The young Mishra’s initial response when his teacher, the late Pandit Pandey Maharaj, told him to prepare for the celebrations was: “You’ve not taught me anything to perform …” His guru replied: “I have, dance the same tukdas you dance every day!”

As guru to his younglings he reminds them of the invaluable advice his young ears heard: “Footwork should be strong, then you have the chance of making your branches stronger, and everything else will bloom; if this doesn’t happen the top floor will be shaky.”

Mishra comes from a renowned musical family spanning over six generations. The youngest of six brothers, and the only dancer amongst his sitar and tabla-playing siblings, he also plays the pakhawaj. Aside from an MA in kathak, he has learnt from all three kathak gharanas: Lucknow, Jaipur and Benaras. His other gurus include Pandit Birju Maharaj and Srimiti Urmilla Nagar.

Mishra values the importance of personal development. He feels that in every experience, whether it is something around him on a daily basis, his own performance, watching his peers and seniors, collaborating on a project or in his classroom with his students, even during his self-practice, he is gaining something new.

With his lineage and dance background he is overwhelmingly accomplished, yet Mishra personally feels rewarded by the experience of sharing his thoughts and feeling for dance in his classroom with his students.

“I love this experience, giving what I have been given from my gurus, experiencing the changes within kathak that are developing inside me, sharing this with students and their responding with: ‘Guru ji, this is really good!’

Listening to Mishra, his passion for teaching is visible: he beams as he fondly speaks of his students. He says that he admires their curious minds and their questioning, as well as their developing imagination as they dance. “Their curiosity has led me to see the many possibilities out there. There are things I’m not sure that I can do. [My students] are using this dance medium in a different way, looking for something new; this is something I want to learn, take on in my own capacity, using my traditional experience,” he says frankly.

“I am learning to keep myself open so that I can see what others are doing and can appreciate,” Mishra adds. This openness is something he learnt from his guru Srimiti Urmilla, which he is realising more these days, to accept and not to keep away. When he switched gharanas due to a fellowship she welcomed his previous training by encouraging him to apply what he had learnt rather than questioning how a different style could better serve him. He has always admired how she has been led by her principles and seeing the same honesty and openness in her dance.

From Pandit Birju Maharaj, Mishra says he learnt that the key factor in teaching is dhristhi (focus). Maharaj also said to him: “understand what you give someone, understand their capacity. Don’t make dance so difficult that people will run away from you. Give them something they can continue with,” he softly voices.

His own advice to his students is: “Keep working hard in the area you are confident in. You have to believe, and recognise what you want. Believe in yourself, in the person you are.”

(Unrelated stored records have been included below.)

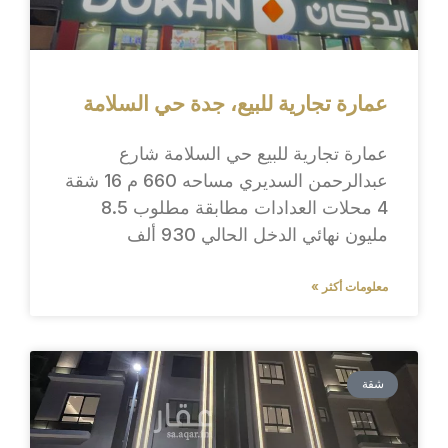
عمارة تجارية للبيع، جدة حي السلامة
عمارة تجارية للبيع حي السلامة شارع
عبدالرحمن السديري مساحه 660 م 16 شقة
4 محلات العدادات مطابقة مطلوب 8.5
مليون نهائي الدخل الحالي 930 ألف
معلومات أكثر »
شقة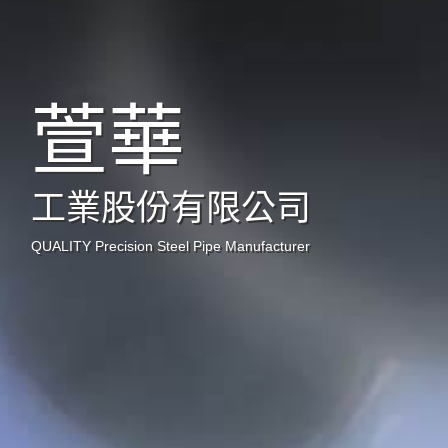
萱華
工業股份有限公司
QUALITY Precision Steel Pipe Manufacturer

As for Mishra’s own aspirations, he has two: to take the dance that has developed him to other places in the capacity he can; and to give recognition to his late father Pandit Gama Maharaj’s artistic legacy which he says was short-lived due to paralysis. “I want to do something for my family. Whatever I do as an individual I also have responsibilities as a human, as a family man, as teacher … it’s not just about performing, but when I do perform, every thought and feeling I have ever experienced is in my dance,” Mishra muses. 

Aside from that he just wants to keep on doing what he does, or as he puts it: “I want to dance and dance,” pointing both of his hands to himself, Mishra adds: “I want to let the inner energy out, let go, move about, that’s all.”